Do you have a reference to Newt's actual remarks? I'd be interested in exactly what provoked KO (though being slightly right of Alec Baldwin is probably sufficient).
on Dec 06, 2006
These are your stereotypical characterizations, not necessarily the way things actually are.

not from what i have experienced. "from my cold dead hand" has been the mantra of the NRA for well over a decade. and read anything on the far right's stance on immigration and show me where thereis any room for compromise with those who see it differently.

as far as references go, just google "newt gingrich on free speech" and you will have a host of links and a variety of perspectives, i'm sure. .. the comments are not obscure.
on Dec 06, 2006
Sorry, but "From my cold dead hand" does not equate to your characterization at all.
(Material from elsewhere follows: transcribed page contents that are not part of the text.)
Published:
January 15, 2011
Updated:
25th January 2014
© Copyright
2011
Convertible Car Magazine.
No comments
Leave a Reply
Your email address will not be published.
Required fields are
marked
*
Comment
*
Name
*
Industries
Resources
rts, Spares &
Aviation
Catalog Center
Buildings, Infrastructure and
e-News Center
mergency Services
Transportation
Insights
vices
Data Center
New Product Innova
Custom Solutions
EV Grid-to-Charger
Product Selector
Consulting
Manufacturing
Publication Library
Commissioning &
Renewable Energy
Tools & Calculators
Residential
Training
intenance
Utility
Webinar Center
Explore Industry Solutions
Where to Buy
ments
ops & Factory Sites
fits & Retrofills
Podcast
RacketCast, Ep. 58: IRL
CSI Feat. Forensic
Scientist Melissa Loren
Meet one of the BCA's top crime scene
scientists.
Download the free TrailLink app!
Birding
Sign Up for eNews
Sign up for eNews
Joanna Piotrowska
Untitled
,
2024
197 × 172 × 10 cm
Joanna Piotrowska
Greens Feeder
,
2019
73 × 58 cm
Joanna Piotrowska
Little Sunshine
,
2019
And favoring enforcement of our immigration laws is not a "narrow" view.

And I gather KO's rant was not in response to any specific statement by NG.
on Dec 12, 2006
this "it doesn't exist unless you spoon feed it to me" posture is a lil lame there ...but ok,,,here's your spoon fed quotes since ya can't even be bbothered to google it...



"This is a serious long-term war, and it will inevitably lead us to want to know what is said in every suspect place in the country, that will lead us to learn how to close down every web site that is dangerous, and it will lead us to a very severe approach to people who advocate the killing of Americans and advocate the use of nuclear or biological weapons.

"And, my prediction to you is that either before we lose a city, or, if we are truly stupid, after we lose a city, we will adopt rules of engagement that use every technology we can find to break up their capacity to use the Internet, to break up their capacity to use free speech, and to go after people who want to kill us to stop them from recruiting people before they get to reach out and convince young people to destroy their lives while destroying us."This is a serious problem that will lead to a serious debate about the First Amendment, but I think that the national security threat of losing an American city to a nuclear weapon, or losing several million Americans to a biological attack is so real that we need to proactively, now, develop the appropriate rules of engagement.

"And, I further think that we should propose a Geneva convention for fighting terrorism which makes very clear that those who would fight outside the rules of law, those who would use weapons of mass destruction, and those who would target civilians, are, in fact, subject to a totally different set of rules that allow us to protect civilization by defeating barbarism before it gains so much strength that it is truly horrendous."This is a sober topic, but I think it is a topic we need a national dialogue about, and we need to get ahead of the curve rather than wait until actually we literary lose a city which could literally happen within the next decade if we are unfortunate."
on Dec 12, 2006
You have no clue what I can or cannot be "bothered" to do, Sean. Your arrogant condescension is not flattering to you.

Your snide remarks aside, I disagree with Newt's assertion that we need to "break up their capacity to use free speech" because that inevitably entails the ability to break up anyone's use of free speech, but I agree that proactive development of "rules of engagement" is needed as we try to cope with the terrorist threat that exists and that will likely grow in potential lethality over time. We have no choice but to come to grips with it, and it will likely entail some unpleasant sacrifices.
on Dec 13, 2006
You have no clue what I can or cannot be "bothered" to do, Sean. Your arrogant condescension is not flattering to you


whatever...proof was in the pudding, despite your protest.

can you see now that KO's "rant" was based on specific statements? care to take your smug lil statement back at least?